On a high level, here are the key design elements of meshStack’s new building blocks.

Building blocks:

  • are individually reconciled, receiving inputs and producing outputs
  • can depend on other building blocks, forming a directed acyclic graph (DAG)
  • can attach directly to cloud tenants (meshTenants), with each tenant having its own independent building block graph
  • are mandatory and optional components of a modular landing zone, delivered to application teams in a self-service experience similar to meshStack’s current service marketplace
  • provide swappable implementation options:
    • “manual” building blocks enable incremental automation starting from a GUI-based manual process
    • meshStack will include out-of-the-box support for deploying terraform modules as building blocks
    • platform engineers can implement custom blocks using on an external block-runner API
  • are aware of their desired and actual state

How Building Blocks address Key Challenges of Cloud Foundation Teams

The new building block design directly addresses the key challenges faced by cloud foundation teams:

  • out-of-the-box support for popular IaC tooling like terraform for implementing building block leverages widely available skills and enables plug&play reuse of existing automation assets instead of requiring complex GitOps pipeline setup
  • incremental automation becomes a first class concept supported by meshStack’s GUI, enabling cloud foundation teams to first focus on overall landing zone design before investing into automation to solve operational challenges
  • a conceptually simple yet powerful composition of building blocks enables advanced scenarios without requiring challenging API integrations or hidden backchannels between services to coordinate their functionality

Moving forward with Building Blocks

I will be sharing some more in-depth insights about the technical design of building blocks in an upcoming post. Our vision is that building blocks will ultimately supersede the existing tenant replication and marketplace functionality – unifying both in a single design that is conceptually less complex yet more flexible. This will make meshStack considerably more useful across a wider array of platform use cases.
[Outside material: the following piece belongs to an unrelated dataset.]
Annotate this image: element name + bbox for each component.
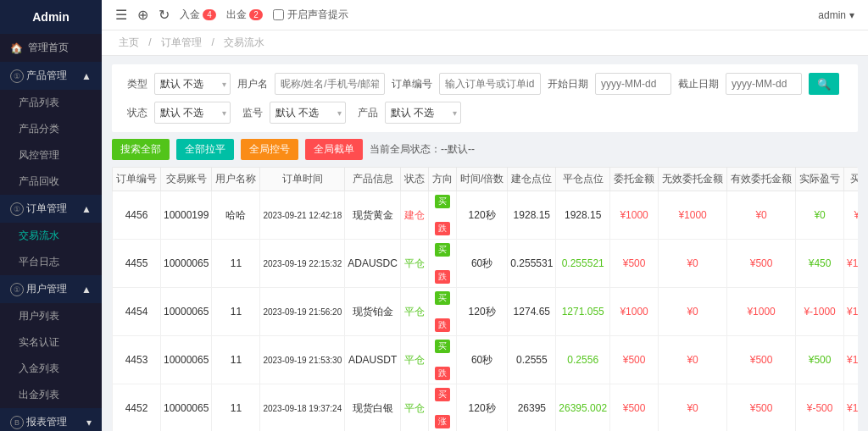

Building on building blocks as a foundation, we plan to empower cloud foundation teams to define custom cloud platforms and landing zones more easily, for example to integrate internal developer platforms and specialized cloud providers. We will enable this by making more of the meshObject model available as APIs so that cloud foundation teams can tap into the same concepts meshStack uses to deliver out-of-the box capabilities for building AWS, Azure, GCP and other cloud platforms.

We are very excited about these changes and will ship our first MVP of building blocks this week. As part of the MVP we will first enable “manual building blocks”, followed by supporting building blocks based on terraform modules. We will be sharing more updates about our planned and upcoming features soon, including how building blocks will integrate with meshStack’s other capabilities like cost management, security and compliance.